Evliyânın büyüklerinden. Künyesi Ebû Muhammed olup ismi, Abdullah bin Muhammed bin Abdurrahmân el-Hadramî’dir. Hadramad’da yetişen evliyânın büyüklerinden idi. 687 (m. 1288) senesinde vefât etti. Selâm şehrindeki kabristana defn edildi. Mezarının üstüne bir türbe yaptırıldı. Türbesi ziyâretgâh mahallidir.
Abdullah-i Hadramî, ilk önce Şerîf Muhammed bin Ali’den ilim öğrendi. Maddî ve ma’nevî istifâdesi çok oldu. Muhammed bin Ali kendisini çok sever ve medhederdi. Daha sonra ilim öğrenmek için Ahmed bin Cu’d hazretlerinin ilim meclisine devam etti. Ondan çok istifâde etti. Tasavvuf bilgilerini öğrenip üstün hâllere kavuştu ve bu yolda icâzet (diploma) aldı. Sonra Ebü’l-Gays bin Cemîl ve daha birçok velî zâtların derslerini dinledi. Bunlardan çok istifâde etti ve yüksek mertebelere kavuştu. Birçok kerâmetleri görüldü, insanlara, güzel ahlâkı öğretmek için çalıştı. Çeşitli yerlerden insanlar kendisini görmeye ve sohbetlerini dinlemeye geldi. Yüzlerce talebesi vardı. Allahü teâlânın kendisine ihsân ettiği üstünlüğü ile insanlara ilim öğretti.
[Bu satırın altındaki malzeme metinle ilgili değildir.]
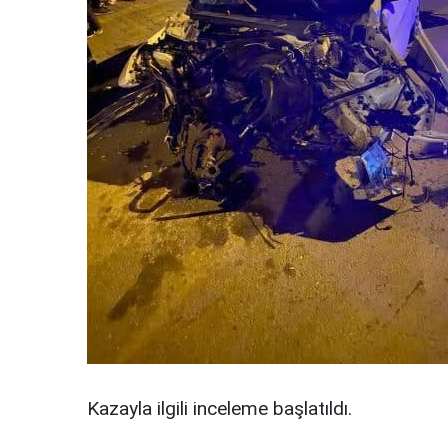
Kazayla ilgili inceleme başlatıldı.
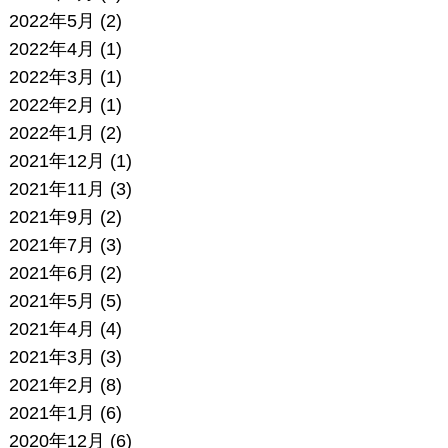
2022年5月
(2)
2022年4月
(1)
2022年3月
(1)
2022年2月
(1)
2022年1月
(2)
2021年12月
(1)
2021年11月
(3)
2021年9月
(2)
2021年7月
(3)
2021年6月
(2)
2021年5月
(5)
2021年4月
(4)
2021年3月
(3)
2021年2月
(8)
2021年1月
(6)
2020年12月
(6)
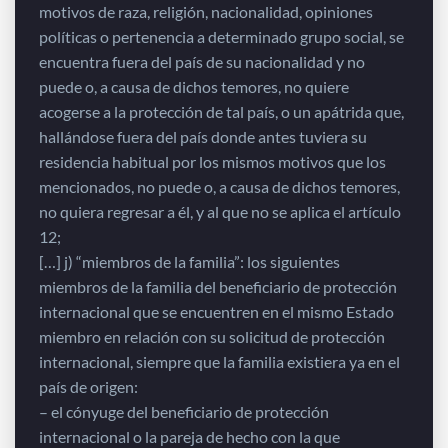
motivos de raza, religión, nacionalidad, opiniones
políticas o pertenencia a determinado grupo social, se
encuentra fuera del país de su nacionalidad y no
puede o, a causa de dichos temores, no quiere
acogerse a la protección de tal país, o un apátrida que,
hallándose fuera del país donde antes tuviera su
residencia habitual por los mismos motivos que los
mencionados, no puede o, a causa de dichos temores,
no quiera regresar a él, y al que no se aplica el artículo
12;
[…] j) “miembros de la familia”: los siguientes
miembros de la familia del beneficiario de protección
internacional que se encuentren en el mismo Estado
miembro en relación con su solicitud de protección
internacional, siempre que la familia existiera ya en el
país de origen:
– el cónyuge del beneficiario de protección
internacional o la pareja de hecho con la que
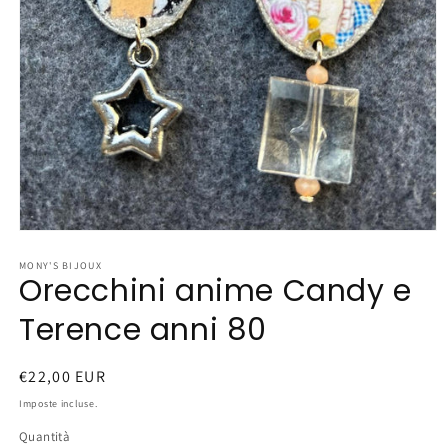
Apri
contenuti
multimediali
MONY'S BIJOUX
Orecchini anime Candy e
1
in
finestra
Terence anni 80
modale
Prezzo
€22,00 EUR
di
Imposte incluse.
listino
Quantità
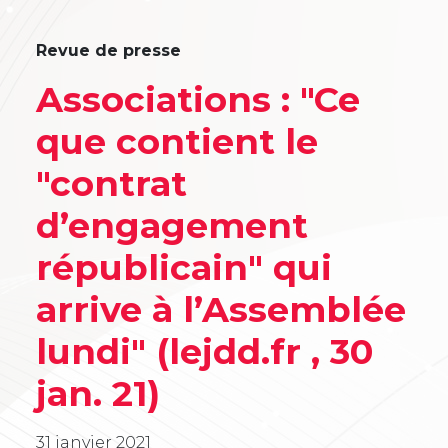
Revue de presse
Associations : "Ce
que contient le
"contrat
d’engagement
républicain" qui
arrive à l’Assemblée
lundi" (lejdd.fr , 30
jan. 21)
31 janvier 2021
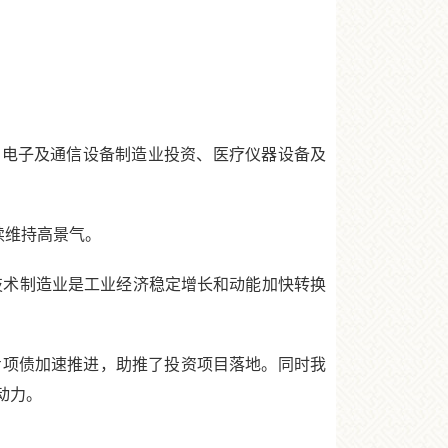
。
中，电子及通信设备制造业投资、医疗仪器设备及
继续维持高景气。
技术制造业是工业经济稳定增长和动能加快转换
项债加速推进，助推了投资项目落地。同时我
动力。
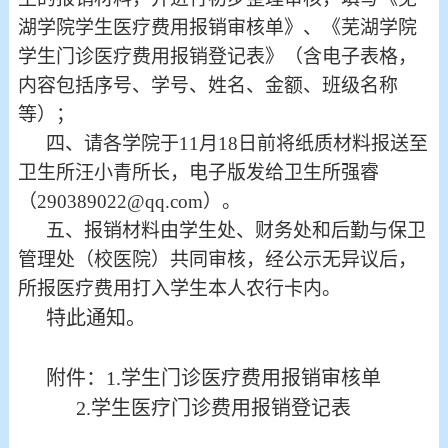
湖学院学生医疗费用报销审核单》、《芜湖学院
学生门诊医疗费用报销登记表》（含电子表格，
内容包括序号、学号、姓名、金额、班级名称
等）；
四、请各学院于11月18日前将纸质材料报送至
卫生所汪小青所长，电子版发给卫生所强睿
（290389022@qq.com）。
五、报销材料由学生处、财务处和后勤与保卫
管理处（校医院）共同审核，经公示无异议后，
所报医疗费用打入学生本人农行卡内。
特此通知。
附件：1.学生门诊医疗费用报销审核单
2.学生医疗门诊费用报销登记表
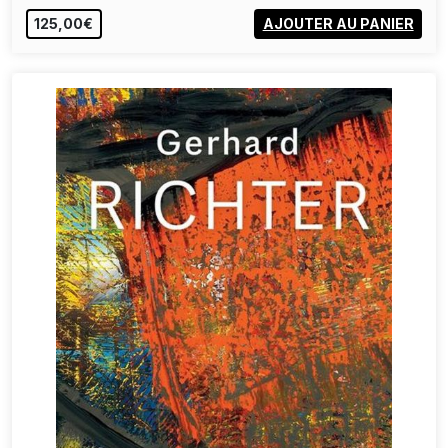
125,00€
AJOUTER AU PANIER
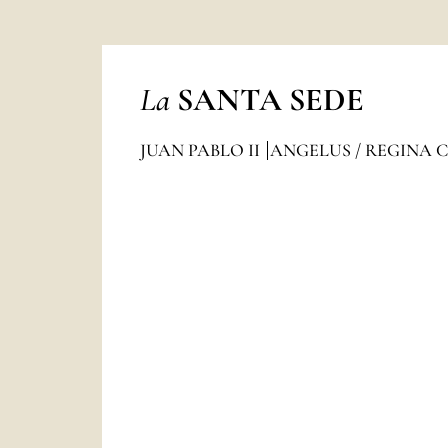
La
SANTA SEDE
JUAN PABLO II
ANGELUS / REGINA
Dünyâ ve âhıret sıkıntılarından kurtardı.
Talebelerine nasihat ederken; “Sizden biriniz nerede olursanız olunuz, herhangi bir sıkıntıya düşerse, beni vesile ederek Allahü teâlâdan murâdını istesin. Biiznillah istediğine kavuşur. Allahü teâlâ, velî kulları vasıtasıyla insanların müşküllerini çözer” buyurdu. Talebeleri sıkıntıya düştükleri zaman, Abdullah-i Hadramî’yi vesile ederek, Allahü teâlâdan sıkıntılarını gidermesini istediler. Hocalarının yetişerek, Allahü teâlânın izniyle onları sıkıntıdan kurtardığı çok defa görüldü.
Şöyle anlatılır: Ebû Mehre adındaki zât, önceleri Sa’îd bin Îsâ’nın talebelerinin ileri gelenlerinden idi. Daha sonra Abdullah-i Hadramî’nin sohbetlerinde bulundu. Onun sevdiği yüksek talebelerinden oldu. Bir zaman Ebû Mehre, ilk hocasını ziyârete gitti. Huzûruna girdiğinde eski hocasının hatırının kaldığını gördü. Sonra kendisinde, his, zevk ve istek ne varsa kaybolduğunu anladı. Beraberinde amcasının oğlu vardı. O zaman Abdullah-i Hadramî hazretlerini vesile kılıp, Allahü teâlâya yalvardı. O ân Abdullah-i Hadramî orada görüldü ve Ebû Mehre’yi düştüğü sıkıntılı durumdan kurtardı. O da eski hâline tekrar kavuştu. Sa’îd bin Îsâ, bu durumu görünce hayret etti. O zaman Abdullah-i Hadramî buyurdu ki: “Bu talebenin elinden siz tuttunuz. Fakat kalbi bizimledir.” Daha sonra oradan ayrıldı.
Abdullah-i Hadramî hazretleri yalnız kaldığı zaman ortalığı bir nûr kaplardı, öyle olurdu ki, kendisi bu nurda kaybolurdu.
İmâm-ı Yâfiî onun hakkında; “Çok kimseler rü’yâda, Resûlullah efendimizin (s.a.v.) kabr-i şerîfinden. Abdullah-i Hadramî’nin kabrine akan bir nehir gördüklerini anlatırlar. Âlimler, bu, Resûlullah efendimizin (s.a.v.) ona yardımının çok olduğuna delîldir dediler” demektedir.
Abdullah-i Hadramî, vefât edeceği zaman yaklaştığında, yanında bulunanlara; “Yavrularım, melekler âlemini görüyorum. Melekler âleminde de Peygamberimizi görüyor, müşâhede ediyorum” dedi.